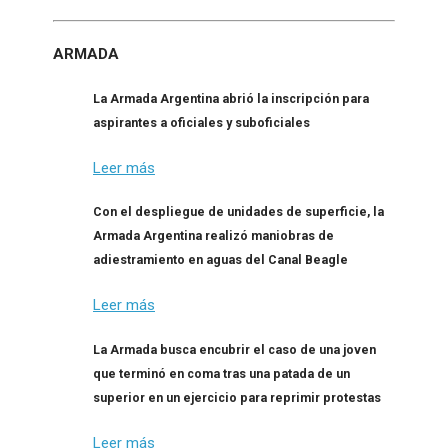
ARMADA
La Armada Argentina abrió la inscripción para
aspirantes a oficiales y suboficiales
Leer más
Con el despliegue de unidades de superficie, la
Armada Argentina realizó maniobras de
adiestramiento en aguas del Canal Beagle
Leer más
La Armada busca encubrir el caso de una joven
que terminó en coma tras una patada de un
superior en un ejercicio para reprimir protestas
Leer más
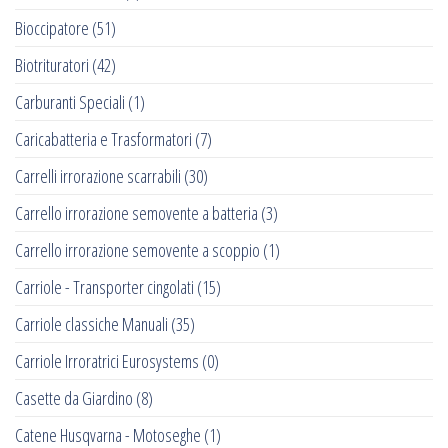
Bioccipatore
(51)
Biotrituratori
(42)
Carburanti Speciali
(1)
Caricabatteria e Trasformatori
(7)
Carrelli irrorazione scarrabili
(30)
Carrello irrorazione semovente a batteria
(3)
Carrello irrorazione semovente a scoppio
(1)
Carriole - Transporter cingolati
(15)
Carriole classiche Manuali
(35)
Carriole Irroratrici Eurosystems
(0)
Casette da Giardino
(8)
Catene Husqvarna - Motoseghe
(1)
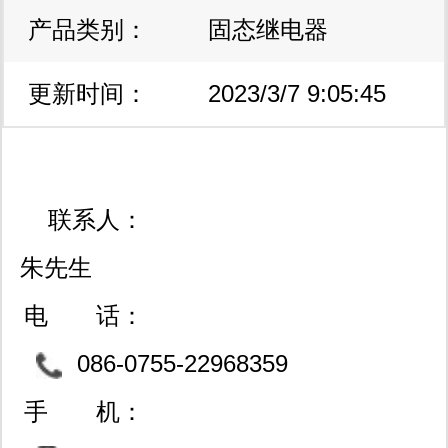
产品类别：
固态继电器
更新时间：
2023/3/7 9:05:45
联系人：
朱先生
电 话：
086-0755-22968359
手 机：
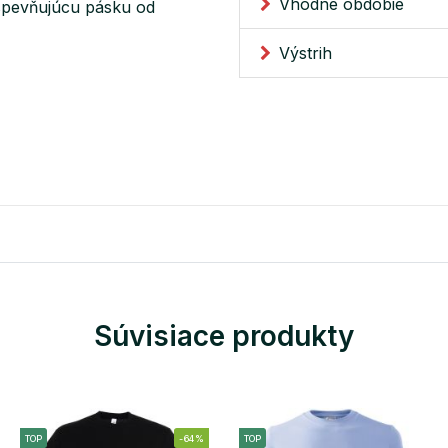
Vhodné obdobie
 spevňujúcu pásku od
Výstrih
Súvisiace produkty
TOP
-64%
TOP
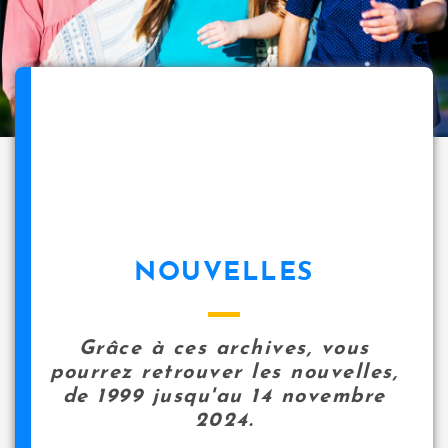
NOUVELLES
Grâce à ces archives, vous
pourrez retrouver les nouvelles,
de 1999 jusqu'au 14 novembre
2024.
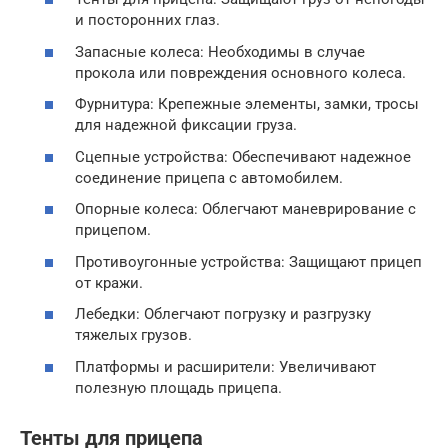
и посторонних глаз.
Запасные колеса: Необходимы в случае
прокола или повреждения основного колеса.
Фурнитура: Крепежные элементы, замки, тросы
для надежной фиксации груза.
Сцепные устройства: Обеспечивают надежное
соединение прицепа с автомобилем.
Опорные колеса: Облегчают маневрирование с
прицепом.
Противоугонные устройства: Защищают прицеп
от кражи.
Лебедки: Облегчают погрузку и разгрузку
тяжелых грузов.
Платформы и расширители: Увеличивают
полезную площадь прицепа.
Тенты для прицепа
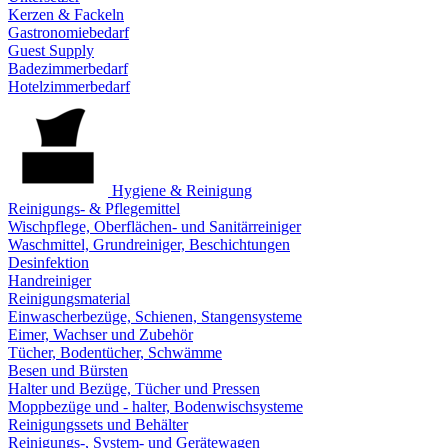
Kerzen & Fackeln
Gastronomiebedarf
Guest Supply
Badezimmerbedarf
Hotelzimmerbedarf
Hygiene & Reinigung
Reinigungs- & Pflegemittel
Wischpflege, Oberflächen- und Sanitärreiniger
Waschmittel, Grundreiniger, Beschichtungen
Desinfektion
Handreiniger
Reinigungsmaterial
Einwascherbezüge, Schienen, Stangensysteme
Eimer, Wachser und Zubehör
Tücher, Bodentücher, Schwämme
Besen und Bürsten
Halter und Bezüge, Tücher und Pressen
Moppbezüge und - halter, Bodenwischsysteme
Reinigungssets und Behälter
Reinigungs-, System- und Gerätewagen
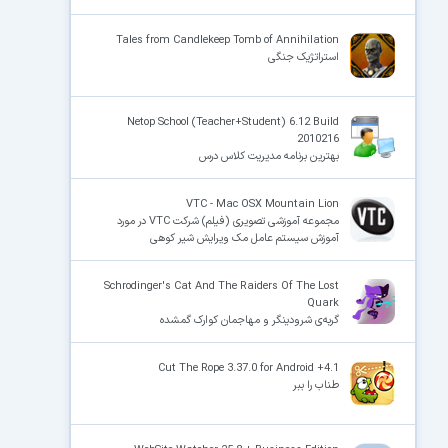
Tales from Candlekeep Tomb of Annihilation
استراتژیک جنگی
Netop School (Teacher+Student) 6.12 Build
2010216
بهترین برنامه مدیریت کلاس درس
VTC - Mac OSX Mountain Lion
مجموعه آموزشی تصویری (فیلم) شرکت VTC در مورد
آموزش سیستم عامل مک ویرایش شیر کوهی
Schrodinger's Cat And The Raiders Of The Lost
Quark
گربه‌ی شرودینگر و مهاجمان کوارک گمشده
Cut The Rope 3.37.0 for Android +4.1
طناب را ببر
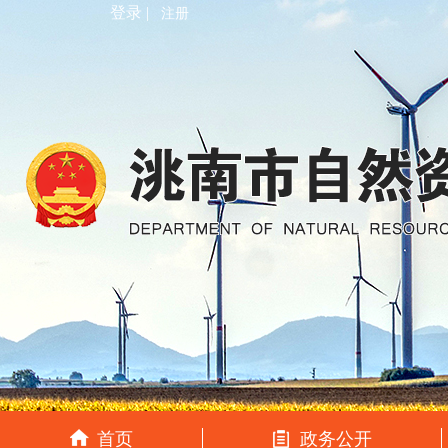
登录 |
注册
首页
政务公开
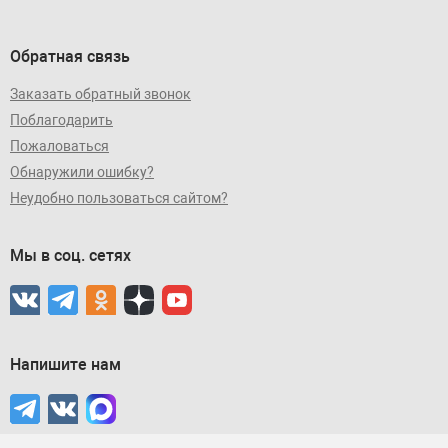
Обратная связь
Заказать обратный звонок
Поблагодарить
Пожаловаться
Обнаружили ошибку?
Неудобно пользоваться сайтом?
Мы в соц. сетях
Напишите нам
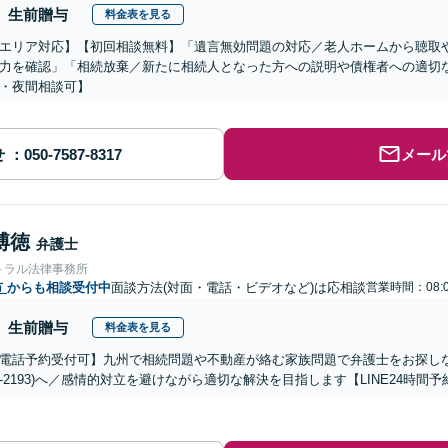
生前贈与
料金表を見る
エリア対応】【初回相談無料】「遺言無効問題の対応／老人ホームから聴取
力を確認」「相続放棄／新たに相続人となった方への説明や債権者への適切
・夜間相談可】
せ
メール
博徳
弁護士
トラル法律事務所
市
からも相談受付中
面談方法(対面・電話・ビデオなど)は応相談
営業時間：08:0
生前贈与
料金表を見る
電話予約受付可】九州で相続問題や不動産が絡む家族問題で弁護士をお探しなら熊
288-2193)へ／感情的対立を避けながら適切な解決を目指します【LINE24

[EXERCISE]:
Everything from the line with "La Armada busca encubrir el caso de una joven" down to the line with "Moppbezüge und - halter, Bodenwischsysteme" in the data above should be copied exactly, with both end lines kept and the pictures left out.

[TASK OUTPUT]:
La Armada busca encubrir el caso de una joven
que terminó en coma tras una patada de un
superior en un ejercicio para reprimir protestas
Leer más
Bioccipatore
(51)
Biotrituratori
(42)
Carburanti Speciali
(1)
Caricabatteria e Trasformatori
(7)
Carrelli irrorazione scarrabili
(30)
Carrello irrorazione semovente a batteria
(3)
Carrello irrorazione semovente a scoppio
(1)
Carriole - Transporter cingolati
(15)
Carriole classiche Manuali
(35)
Carriole Irroratrici Eurosystems
(0)
Casette da Giardino
(8)
Catene Husqvarna - Motoseghe
(1)
产品类别：
固态继电器
更新时间：
2023/3/7 9:05:45
联系人：
朱先生
电 话：
086-0755-22968359
手 机：
Vhodné obdobie
 spevňujúcu pásku od
Výstrih
Súvisiace produkty
TOP
-64%
TOP
NOUVELLES
Grâce à ces archives, vous
pourrez retrouver les nouvelles,
de 1999 jusqu'au 14 novembre
2024.
и посторонних глаз.
Запасные колеса: Необходимы в случае
прокола или повреждения основного колеса.
Фурнитура: Крепежные элементы, замки, тросы
для надежной фиксации груза.
Сцепные устройства: Обеспечивают надежное
соединение прицепа с автомобилем.
Опорные колеса: Облегчают маневрирование с
прицепом.
Противоугонные устройства: Защищают прицеп
от кражи.
Лебедки: Облегчают погрузку и разгрузку
тяжелых грузов.
Платформы и расширители: Увеличивают
полезную площадь прицепа.
Тенты для прицепа
Kerzen & Fackeln
Gastronomiebedarf
Guest Supply
Badezimmerbedarf
Hotelzimmerbedarf
Hygiene & Reinigung
Reinigungs- & Pflegemittel
Wischpflege, Oberflächen- und Sanitärreiniger
Waschmittel, Grundreiniger, Beschichtungen
Desinfektion
Handreiniger
Reinigungsmaterial
Einwascherbezüge, Schienen, Stangensysteme
Eimer, Wachser und Zubehör
Tücher, Bodentücher, Schwämme
Besen und Bürsten
Halter und Bezüge, Tücher und Pressen
Moppbezüge und - halter, Bodenwischsysteme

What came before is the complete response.